Closed
Bug 509960
Opened 15 years ago
Closed 15 years ago
Occasional link failures on win32 (LINK : fatal error LNK1104: cannot open file '<something>.lib') (usually jsctypes-test.lib)
Categories
(Release Engineering :: General, defect, P3)
Tracking
(Not tracked)
RESOLVED
WORKSFORME
People
(Reporter: jrmuizel, Unassigned)
References
Details
(Keywords: intermittent-failure, Whiteboard: [buildduty])
We seem to be getting occasional link failures on the windows builds that look like:
LINK : fatal error LNK1104: cannot open file 'AccessibleMarshal.lib'
http://tinderbox.mozilla.org/showlog.cgi?log=Firefox/1250066647.1250070149.28096.gz
or
LINK : fatal error LNK1104: cannot open file 'npwinless.lib'
http://tinderbox.mozilla.org/showlog.cgi?log=Firefox/1250067338.1250069723.23446.gz
Comment 1•15 years ago
|
||
LINK : fatal error LNK1104: cannot open file 'IA2Marshal.lib'
make[7]: *** [IA2Marshal.dll] Error 80
http://tinderbox.mozilla.org/showlog.cgi?log=Firefox/1252076099.1252077304.8565.gz&fulltext=1
Comment 2•15 years ago
|
||
This may be a race condition where the library doesn't yet exist when the link command is called. Are the dependencies set correctly? Can you test this with try server and a mozconfig that has -j1 instead of -j4. This changeset looks like it may correct the first link failure
http://hg.mozilla.org/mozilla-central/rev/cccf8041fc0b
Comment 3•15 years ago
|
||
I don't think this belongs in releng; where should we move this bug?
Comment 4•15 years ago
|
||
(In reply to comment #2)
> This may be a race condition where the library doesn't yet exist when the link
> command is called. Are the dependencies set correctly? Can you test this with
> try server and a mozconfig that has -j1 instead of -j4. This changeset looks
> like it may correct the first link failure
>
> http://hg.mozilla.org/mozilla-central/rev/cccf8041fc0b
That changeset is completely unrelated, FWIW. (It's just a packaging manifest change.)
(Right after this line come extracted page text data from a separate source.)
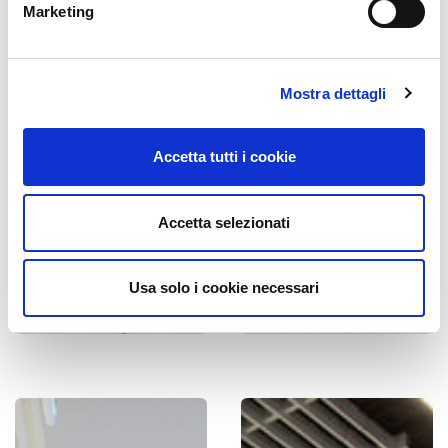
Marketing
Mostra dettagli
Accetta tutti i cookie
Accetta selezionati
Usa solo i cookie necessari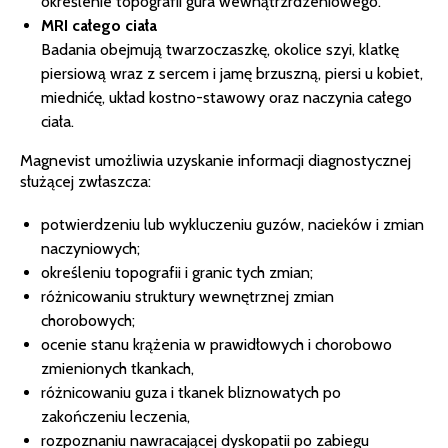
określenie topografii gura wewnątrzrdzeniowego.
MRI całego ciała
Badania obejmują twarzoczaszkę, okolice szyi, klatkę
piersiową wraz z sercem i jamę brzuszną, piersi u kobiet,
miednićę, układ kostno-stawowy oraz naczynia całego
ciała.
Magnevist umożliwia uzyskanie informacji diagnostycznej
służącej zwłaszcza:
potwierdzeniu lub wykluczeniu guzów, nacieków i zmian
naczyniowych;
określeniu topografii i granic tych zmian;
różnicowaniu struktury wewnętrznej zmian
chorobowych;
ocenie stanu krążenia w prawidłowych i chorobowo
zmienionych tkankach,
różnicowaniu guza i tkanek bliznowatych po
zakończeniu leczenia,
rozpoznaniu nawracającej dyskopatii po zabiegu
If you look at the linker commandline and output in the build log:
link -NOLOGO -DLL -OUT:IA2Marshal.dll -PDB:IA2Marshal.pdb -SUBSYSTEM:WINDOWS dlldata.obj Accessible2_p.obj AccessibleAction_p.obj AccessibleApplication_p.obj AccessibleComponent_p.obj AccessibleEditableText_p.obj AccessibleHyperlink_p.obj AccessibleHypertext_p.obj AccessibleImage_p.obj AccessibleRelation_p.obj AccessibleTable_p.obj AccessibleText_p.obj AccessibleValue_p.obj Accessible2_i.obj AccessibleAction_i.obj AccessibleApplication_i.obj AccessibleComponent_i.obj AccessibleEditableText_i.obj AccessibleHyperlink_i.obj AccessibleHypertext_i.obj AccessibleImage_i.obj AccessibleRelation_i.obj AccessibleTable_i.obj AccessibleText_i.obj AccessibleValue_i.obj ./module.res -NXCOMPAT -SAFESEH -DYNAMICBASE -MANIFEST:NO -LIBPATH:"e:/builds/moz2_slave/mozilla-central-win32/build/obj-firefox/memory/jemalloc/crtsrc/build/intel" -NODEFAULTLIB:msvcrt -NODEFAULTLIB:msvcrtd -NODEFAULTLIB:msvcprt -NODEFAULTLIB:msvcprtd -DEFAULTLIB:mozcrt19 -DEFAULTLIB:mozcpp19 -DEBUG -OPT:REF -OPT:nowin98 -LTCG:PGINSTRUMENT -DEF:e:/builds/moz2_slave/mozilla-central-win32/build/accessible/public/ia2/IA2Marshal.def kernel32.lib rpcns4.lib rpcrt4.lib ole32.lib oleaut32.lib
Creating library IA2Marshal.lib and object IA2Marshal.exp
LINK : fatal error LNK1104: cannot open file 'IA2Marshal.lib'
You'll note that the linker is supposed to be creating the .lib file (it's the import library for the DLL it's creating). As to why it can't open the file, who knows? Clearly it can write to that directory. If we were out of disk space I think we'd error differently. Either there's something weirder happening here, or this is a compiler bug.
Comment 5•15 years ago
|
||
We will have to deal with this later on when we are freed up.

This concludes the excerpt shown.